Records drawn from a dataset:
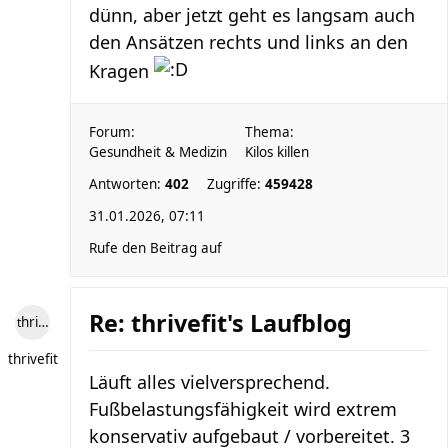
dünn, aber jetzt geht es langsam auch
den Ansätzen rechts und links an den
Kragen
Forum:
Thema:
Gesundheit & Medizin
Kilos killen
Antworten:
402
Zugriffe:
459428
31.01.2026, 07:11
Rufe den Beitrag auf
Re: thrivefit's Laufblog
thrivefit
thrivefit
Läuft alles vielversprechend.
Fußbelastungsfähigkeit wird extrem
konservativ aufgebaut / vorbereitet. 3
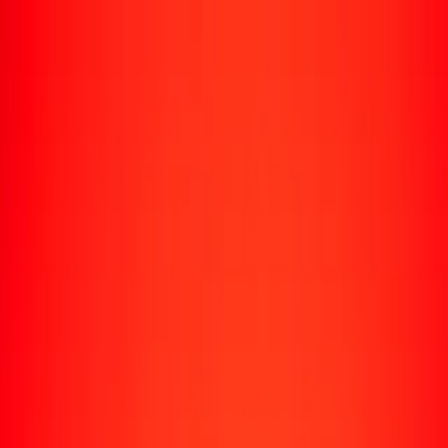
Enviar dinero
Envía dinero a más de 190 países
Formas de enviar
Envía dinero
Envía dinero en línea
Envía dinero con la app
Envía dinero en persona
Envía dinero por WhatsApp
Destinos populares
México
Colombia
India
República Dominicana
El Salvador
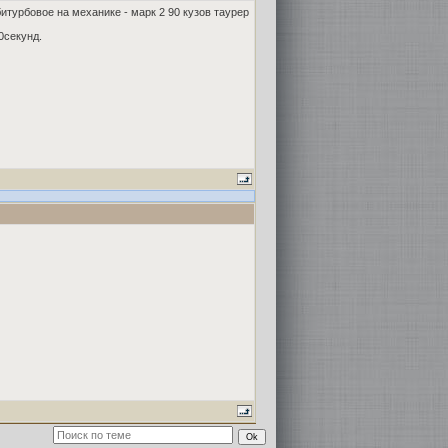
итурбовое на механике - марк 2 90 кузов таурер
0секунд.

> Assignment
Beginning at the line that contains "Destinos populares", retype each line of the data above through the very last one. Do not retype the pictures.

> Response below
Destinos populares
México
Colombia
India
República Dominicana
El Salvador
итурбовое на механике - марк 2 90 кузов таурер
0секунд.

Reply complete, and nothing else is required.